* Exercise directions *
Could you print, exactly and without pictures, only the lines from the one with "I need the location" through the end of the records below?

::: Record set :::

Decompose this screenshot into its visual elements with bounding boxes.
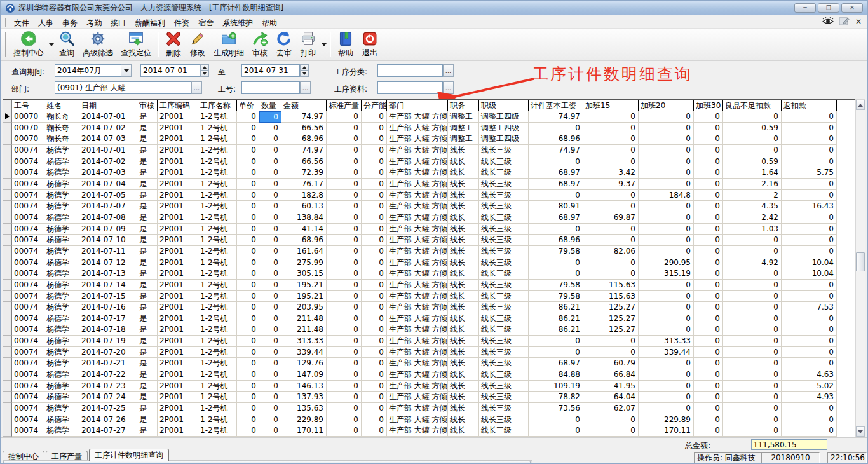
grid-cell[interactable]: 0 [639,381,694,392]
grid-cell[interactable]: 鞠长奇 [44,133,79,145]
grid-cell[interactable]: 5.75 [782,167,837,179]
row-selector[interactable] [3,167,12,179]
grid-cell[interactable]: 线长三级 [479,224,529,235]
grid-cell[interactable]: 0 [327,291,362,303]
grid-cell[interactable]: 是 [137,145,158,156]
grid-cell[interactable]: 0 [362,179,387,190]
grid-cell[interactable]: 0 [694,145,723,156]
grid-cell[interactable]: 生产部 大罐 方倾 [387,369,448,381]
grid-cell[interactable]: 1-2号机 [198,190,237,201]
grid-cell[interactable]: 2P001 [158,313,198,325]
grid-cell[interactable]: 2014-07-25 [79,403,137,414]
grid-cell[interactable]: 68.96 [281,133,327,145]
grid-cell[interactable]: 68.96 [281,235,327,246]
grid-cell[interactable]: 00074 [12,167,44,179]
grid-cell[interactable]: 0 [529,414,583,426]
grid-cell[interactable]: 00074 [12,403,44,414]
grid-cell[interactable]: 0 [782,291,837,303]
grid-cell[interactable]: 0 [327,414,362,426]
grid-cell[interactable]: 1-2号机 [198,212,237,224]
grid-cell[interactable]: 0 [782,358,837,369]
grid-cell[interactable]: 0 [327,358,362,369]
column-header[interactable]: 单价 [237,100,259,111]
grid-cell[interactable]: 2P001 [158,381,198,392]
empno-field[interactable] [241,81,300,94]
grid-cell[interactable]: 0 [237,313,259,325]
grid-cell[interactable]: 0 [694,336,723,347]
grid-cell[interactable]: 0 [327,179,362,190]
grid-cell[interactable]: 1-2号机 [198,111,237,123]
grid-cell[interactable]: 10.04 [782,257,837,269]
grid-cell[interactable]: 杨德学 [44,358,79,369]
grid-cell[interactable]: 0 [327,235,362,246]
grid-cell[interactable]: 线长 [448,257,479,269]
grid-cell[interactable]: 1-2号机 [198,145,237,156]
grid-cell[interactable]: 0 [327,324,362,336]
grid-cell[interactable]: 0 [639,246,694,257]
grid-cell[interactable]: 2014-07-24 [79,392,137,403]
row-selector[interactable] [3,224,12,235]
grid-cell[interactable]: 2014-07-17 [79,313,137,325]
grid-cell[interactable]: 0 [362,403,387,414]
grid-cell[interactable]: 0 [723,246,782,257]
grid-cell[interactable]: 0 [782,179,837,190]
grid-cell[interactable]: 是 [137,291,158,303]
grid-cell[interactable]: 0 [782,156,837,168]
grid-cell[interactable]: 0 [327,156,362,168]
grid-cell[interactable]: 线长 [448,414,479,426]
grid-cell[interactable]: 339.44 [281,347,327,358]
grid-cell[interactable]: 0 [529,347,583,358]
grid-cell[interactable]: 0 [639,302,694,313]
grid-cell[interactable]: 生产部 大罐 方倾 [387,179,448,190]
grid-cell[interactable]: 0 [237,425,259,437]
grid-cell[interactable]: 0 [639,179,694,190]
grid-cell[interactable]: 0 [237,358,259,369]
row-selector[interactable] [3,246,12,257]
row-selector[interactable] [3,179,12,190]
grid-cell[interactable]: 鞠长奇 [44,111,79,123]
grid-cell[interactable]: 线长 [448,358,479,369]
grid-cell[interactable]: 杨德学 [44,224,79,235]
grid-cell[interactable]: 0 [362,268,387,280]
grid-cell[interactable]: 线长三级 [479,414,529,426]
grid-cell[interactable]: 68.97 [529,358,583,369]
grid-cell[interactable]: 0 [362,167,387,179]
grid-cell[interactable]: 0 [639,392,694,403]
grid-cell[interactable]: 0 [327,313,362,325]
grid-cell[interactable]: 0 [327,280,362,291]
grid-cell[interactable]: 0 [327,369,362,381]
grid-cell[interactable]: 195.21 [281,291,327,303]
grid-cell[interactable]: 线长 [448,291,479,303]
grid-cell[interactable]: 线长三级 [479,336,529,347]
grid-cell[interactable]: 00074 [12,358,44,369]
grid-cell[interactable]: 0 [583,111,639,123]
process-info-field[interactable] [377,81,443,94]
grid-cell[interactable]: 0 [362,133,387,145]
grid-cell[interactable]: 2P001 [158,403,198,414]
grid-cell[interactable]: 线长三级 [479,179,529,190]
grid-cell[interactable]: 2P001 [158,302,198,313]
grid-cell[interactable]: 线长 [448,369,479,381]
grid-cell[interactable]: 0 [529,123,583,134]
grid-cell[interactable]: 0 [362,313,387,325]
grid-cell[interactable]: 4.92 [723,257,782,269]
grid-cell[interactable]: 0 [327,425,362,437]
grid-cell[interactable]: 115.63 [583,280,639,291]
grid-cell[interactable]: 0 [583,224,639,235]
grid-cell[interactable]: 0 [259,392,281,403]
grid-cell[interactable]: 0 [583,156,639,168]
grid-cell[interactable]: 杨德学 [44,425,79,437]
grid-cell[interactable]: 2014-07-01 [79,145,137,156]
generate-detail-folder-button[interactable]: 生成明细 [210,30,248,59]
grid-cell[interactable]: 0.59 [723,123,782,134]
grid-cell[interactable]: 147.09 [281,369,327,381]
close-button[interactable]: ✕ [841,3,863,13]
menu-item-7[interactable]: 宿舍 [194,17,218,29]
grid-cell[interactable]: 0 [237,280,259,291]
grid-cell[interactable]: 0 [694,201,723,212]
grid-cell[interactable]: 1-2号机 [198,358,237,369]
grid-cell[interactable]: 线长三级 [479,145,529,156]
grid-cell[interactable]: 线长 [448,235,479,246]
grid-cell[interactable]: 生产部 大罐 方倾 [387,336,448,347]
grid-cell[interactable]: 2P001 [158,123,198,134]
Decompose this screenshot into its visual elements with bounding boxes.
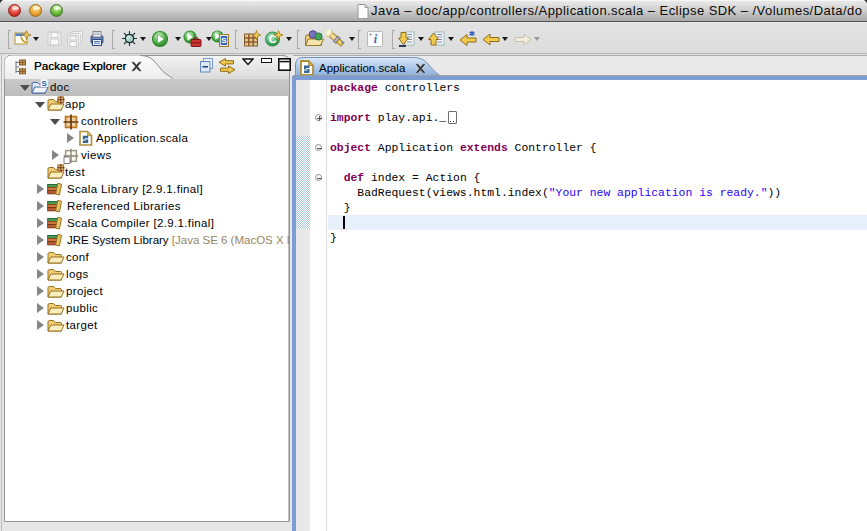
- svg-text:S: S: [42, 79, 48, 88]
- svg-text:S: S: [221, 36, 227, 45]
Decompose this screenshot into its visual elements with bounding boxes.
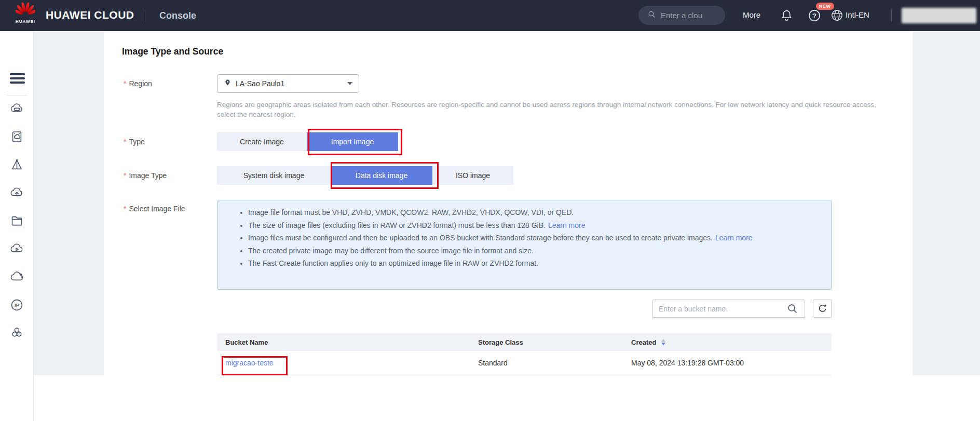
svg-text:IP: IP — [15, 302, 20, 308]
console-link[interactable]: Console — [159, 10, 196, 21]
type-button-group: Create Image Import Image — [217, 132, 398, 151]
cloud-server-icon[interactable] — [10, 102, 24, 116]
required-marker: * — [124, 138, 126, 146]
huawei-logo-icon — [16, 3, 35, 20]
top-bar: HUAWEI HUAWEI CLOUD Console Enter a clou… — [0, 0, 980, 31]
chevron-down-icon — [347, 82, 352, 85]
image-type-option-data-disk[interactable]: Data disk image — [331, 166, 432, 185]
bucket-search-input[interactable] — [652, 300, 805, 318]
svg-text:?: ? — [812, 12, 816, 20]
info-note: Image files must be configured and then … — [248, 232, 831, 245]
learn-more-link[interactable]: Learn more — [548, 221, 586, 229]
huawei-cloud-console: HUAWEI HUAWEI CLOUD Console Enter a clou… — [0, 0, 980, 421]
required-marker: * — [124, 171, 126, 180]
topbar-divider — [891, 10, 892, 22]
locale-switcher[interactable]: Intl-EN — [846, 10, 869, 19]
cloud-icon[interactable] — [10, 270, 24, 284]
bucket-name-cell: migracao-teste — [217, 359, 470, 367]
sort-icon[interactable] — [661, 339, 665, 345]
bucket-search-icon[interactable] — [786, 303, 798, 317]
page-title: Image Type and Source — [122, 46, 223, 57]
required-marker: * — [124, 79, 126, 88]
prism-icon[interactable] — [10, 158, 24, 172]
type-option-create-image[interactable]: Create Image — [217, 132, 307, 151]
region-selected-value: LA-Sao Paulo1 — [236, 79, 347, 88]
type-option-import-image[interactable]: Import Image — [307, 132, 398, 151]
region-label: *Region — [124, 79, 152, 88]
region-description: Regions are geographic areas isolated fr… — [217, 100, 879, 119]
global-search-placeholder: Enter a clou — [661, 11, 702, 20]
more-menu[interactable]: More — [743, 10, 760, 19]
image-type-option-iso[interactable]: ISO image — [432, 166, 513, 185]
info-note: The size of image files (excluding files… — [248, 219, 831, 232]
region-select[interactable]: LA-Sao Paulo1 — [217, 74, 359, 93]
image-service-icon[interactable] — [10, 130, 24, 144]
sidebar-divider — [7, 95, 27, 96]
storage-class-cell: Standard — [470, 359, 623, 367]
globe-icon[interactable] — [831, 9, 843, 24]
huawei-logo-text: HUAWEI — [16, 19, 35, 24]
image-type-option-system-disk[interactable]: System disk image — [217, 166, 331, 185]
column-header-storage-class: Storage Class — [470, 338, 623, 346]
sidebar-nav: IP — [0, 31, 34, 421]
cloud-upload-icon[interactable] — [10, 186, 24, 200]
footer-bar: Next — [34, 375, 980, 421]
account-name-redacted[interactable] — [902, 8, 976, 23]
search-icon — [647, 10, 656, 21]
menu-icon[interactable] — [10, 73, 25, 84]
info-note: The created private image may be differe… — [248, 245, 831, 257]
notifications-bell-icon[interactable] — [780, 9, 793, 24]
cloud-play-icon[interactable] — [10, 242, 24, 256]
help-icon[interactable]: ? — [808, 9, 821, 24]
background-strip-right — [913, 31, 980, 375]
folder-icon[interactable] — [10, 214, 24, 228]
huawei-logo[interactable]: HUAWEI — [14, 3, 37, 24]
image-type-label: *Image Type — [124, 171, 167, 180]
image-type-button-group: System disk image Data disk image ISO im… — [217, 166, 513, 185]
refresh-button[interactable] — [813, 300, 832, 318]
bucket-table-row[interactable]: migracao-teste Standard May 08, 2024 13:… — [217, 351, 832, 375]
select-image-file-label: *Select Image File — [124, 205, 185, 213]
background-strip-left — [34, 31, 104, 375]
created-cell: May 08, 2024 13:19:28 GMT-03:00 — [623, 359, 832, 367]
global-search[interactable]: Enter a clou — [638, 6, 725, 25]
brand-title: HUAWEI CLOUD — [46, 9, 134, 21]
type-label: *Type — [124, 138, 145, 146]
column-header-created: Created — [623, 338, 832, 346]
image-file-info-box: Image file format must be VHD, ZVHD, VMD… — [217, 200, 832, 290]
column-header-bucket-name: Bucket Name — [217, 338, 470, 346]
bucket-table-header: Bucket Name Storage Class Created — [217, 333, 832, 351]
eip-icon[interactable]: IP — [10, 298, 24, 312]
required-marker: * — [124, 205, 126, 213]
info-note: The Fast Create function applies only to… — [248, 257, 831, 270]
bucket-name-link[interactable]: migracao-teste — [225, 359, 274, 367]
info-note: Image file format must be VHD, ZVHD, VMD… — [248, 206, 831, 219]
learn-more-link[interactable]: Learn more — [715, 234, 753, 242]
hex-cluster-icon[interactable] — [10, 326, 24, 340]
topbar-divider — [145, 10, 145, 22]
location-pin-icon — [224, 79, 232, 89]
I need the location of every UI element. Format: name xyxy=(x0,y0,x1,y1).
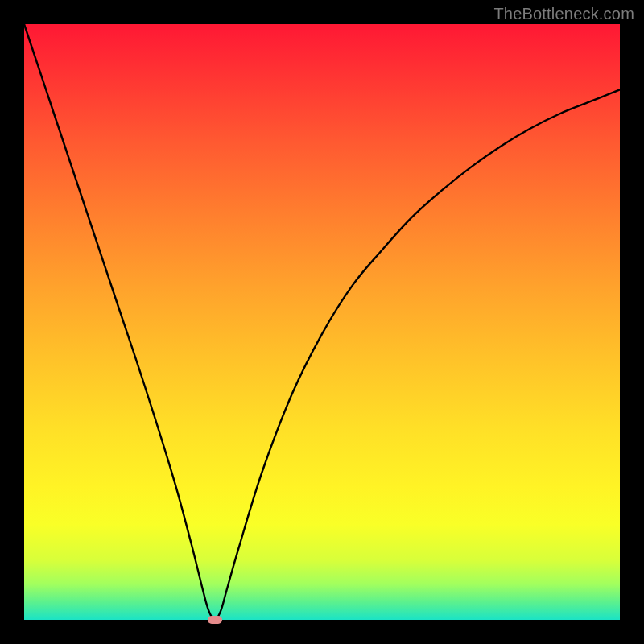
watermark-text: TheBottleneck.com xyxy=(493,5,634,23)
curve-path xyxy=(24,24,620,620)
plot-area xyxy=(24,24,620,620)
chart-frame: TheBottleneck.com xyxy=(0,0,644,644)
minimum-marker xyxy=(208,616,222,624)
bottleneck-curve xyxy=(24,24,620,620)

:::

* Task result *
I need the location of every UI element. Format: name xyxy=(x0,y0,x1,y1).
watermark-text: TheBottleneck.com xyxy=(493,5,634,23)
curve-path xyxy=(24,24,620,620)
plot-area xyxy=(24,24,620,620)
chart-frame: TheBottleneck.com xyxy=(0,0,644,644)
minimum-marker xyxy=(208,616,222,624)
bottleneck-curve xyxy=(24,24,620,620)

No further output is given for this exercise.